At one concert, as he was playing, one of the strings on his violin snapped. The orchestra stopped playing, and the audience thought Perlman would have to stop or leave the stage or bring out a new string. Then Perlman signaled he was ready to begin.
“We know it is impossible to play with only three strings,” said Berg. “But Perlman refused to know that. He raised his bow, remembered the music and changed the music to play with the instrument he had. Sometimes the artistic task is to see how much music you can make with what you have left.”
Berg continued, “This is our mission — to recognize the good in the world and practice it, to uphold people rather than embarrass or belittle them. I have a challenge for you. Think of one person you completely disagree with and imagine the one good thing in them. Do this for yourself as well. Even if you have a broken string, you have something to be hopeful about, a reason to play music.”
Jeremiah expressed his hope in recognizing the good and bought a field. “Do it in the face of unfair gun laws, lack of racial understanding. Move from being separate to enter into interfaith understanding. Speak with kindness,” said Berg. “To do these things is to buy a field of hope. Let us buy a field as people of hope.” The congregation applauded.

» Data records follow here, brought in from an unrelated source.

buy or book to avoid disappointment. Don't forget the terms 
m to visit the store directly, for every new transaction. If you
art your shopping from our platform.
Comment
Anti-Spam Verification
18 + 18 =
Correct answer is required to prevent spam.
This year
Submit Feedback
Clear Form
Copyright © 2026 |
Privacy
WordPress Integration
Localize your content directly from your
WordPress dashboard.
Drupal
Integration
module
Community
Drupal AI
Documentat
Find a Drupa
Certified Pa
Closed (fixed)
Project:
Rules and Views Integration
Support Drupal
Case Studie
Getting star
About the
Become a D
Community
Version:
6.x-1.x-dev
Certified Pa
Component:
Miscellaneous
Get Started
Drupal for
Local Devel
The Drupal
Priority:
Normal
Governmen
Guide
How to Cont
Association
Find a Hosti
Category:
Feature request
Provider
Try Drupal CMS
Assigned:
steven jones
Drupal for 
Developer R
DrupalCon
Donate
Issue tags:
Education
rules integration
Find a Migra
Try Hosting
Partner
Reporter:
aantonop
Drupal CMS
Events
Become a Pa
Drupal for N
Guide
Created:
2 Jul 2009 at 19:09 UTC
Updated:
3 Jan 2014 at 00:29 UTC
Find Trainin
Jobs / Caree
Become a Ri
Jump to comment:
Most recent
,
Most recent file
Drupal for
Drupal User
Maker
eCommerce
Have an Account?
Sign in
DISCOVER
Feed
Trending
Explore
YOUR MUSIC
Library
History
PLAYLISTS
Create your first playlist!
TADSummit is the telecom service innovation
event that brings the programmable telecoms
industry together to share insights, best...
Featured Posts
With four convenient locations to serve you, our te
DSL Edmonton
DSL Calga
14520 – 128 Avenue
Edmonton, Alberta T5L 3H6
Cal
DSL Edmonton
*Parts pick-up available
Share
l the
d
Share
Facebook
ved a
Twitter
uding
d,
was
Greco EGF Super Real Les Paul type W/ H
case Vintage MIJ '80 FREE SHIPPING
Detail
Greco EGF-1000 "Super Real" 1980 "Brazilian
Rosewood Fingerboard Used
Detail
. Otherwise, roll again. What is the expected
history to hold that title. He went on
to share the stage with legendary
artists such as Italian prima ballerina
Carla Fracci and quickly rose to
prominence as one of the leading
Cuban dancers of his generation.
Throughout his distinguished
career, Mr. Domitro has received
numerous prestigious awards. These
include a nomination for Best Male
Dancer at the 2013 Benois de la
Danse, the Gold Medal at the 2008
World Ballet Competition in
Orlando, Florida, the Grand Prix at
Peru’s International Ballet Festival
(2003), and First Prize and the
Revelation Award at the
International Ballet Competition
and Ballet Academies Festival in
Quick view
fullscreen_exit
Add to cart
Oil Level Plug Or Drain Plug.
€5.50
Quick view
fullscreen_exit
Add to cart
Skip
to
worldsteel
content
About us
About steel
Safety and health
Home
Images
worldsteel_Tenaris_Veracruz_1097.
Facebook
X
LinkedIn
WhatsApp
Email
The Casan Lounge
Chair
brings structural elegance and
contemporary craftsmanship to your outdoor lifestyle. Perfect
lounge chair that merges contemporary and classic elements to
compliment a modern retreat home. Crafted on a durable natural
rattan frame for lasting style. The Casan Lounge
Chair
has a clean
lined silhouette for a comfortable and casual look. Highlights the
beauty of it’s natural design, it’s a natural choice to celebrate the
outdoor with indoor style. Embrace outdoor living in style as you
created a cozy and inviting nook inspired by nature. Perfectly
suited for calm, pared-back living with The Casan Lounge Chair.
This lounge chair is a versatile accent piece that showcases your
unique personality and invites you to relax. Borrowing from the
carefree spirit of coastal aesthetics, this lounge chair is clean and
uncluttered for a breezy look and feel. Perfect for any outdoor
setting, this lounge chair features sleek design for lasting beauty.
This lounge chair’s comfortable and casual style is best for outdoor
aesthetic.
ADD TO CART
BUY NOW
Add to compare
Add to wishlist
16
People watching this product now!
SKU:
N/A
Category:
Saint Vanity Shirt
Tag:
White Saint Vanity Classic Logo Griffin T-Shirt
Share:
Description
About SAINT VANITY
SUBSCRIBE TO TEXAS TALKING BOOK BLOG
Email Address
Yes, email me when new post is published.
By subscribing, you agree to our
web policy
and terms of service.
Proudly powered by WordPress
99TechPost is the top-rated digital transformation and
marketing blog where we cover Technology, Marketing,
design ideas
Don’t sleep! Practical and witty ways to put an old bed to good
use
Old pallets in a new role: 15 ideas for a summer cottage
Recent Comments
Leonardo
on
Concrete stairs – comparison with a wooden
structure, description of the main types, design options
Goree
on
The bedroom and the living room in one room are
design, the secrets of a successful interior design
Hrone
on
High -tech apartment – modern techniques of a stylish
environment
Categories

The Rt. Rev. Eugene T. Sutton, senior pastor for Chautauqua, presided. Renee Andrews, former president of the Hebrew Congregation of Chautauqua, read the scripture. The prelude was “Allegretto,” from Sonata No. 4, by Felix Mendelssohn, performed on the Massey Memorial Organ by Owen Reyda, organ scholar. Joshua Stafford, director of sacred music and the Jared Jacobsen Chair for the Organist, directed the Motet Choir in singing “Verleih uns Frieden,” music by Felix Mendelssohn and text from Latin, circa the sixth century CE translated by Martin Luther. Reyda accompanied the choir on the Massey organ. Stafford performed the postlude, “Introduction zur Thodenfeier,” by anonymous. Support for this week’s chaplaincy and preaching is provided by the Harold F. Reed, Sr. Chaplaincy and the Samuel M. and Mary E. Hazlett Memorial Fund.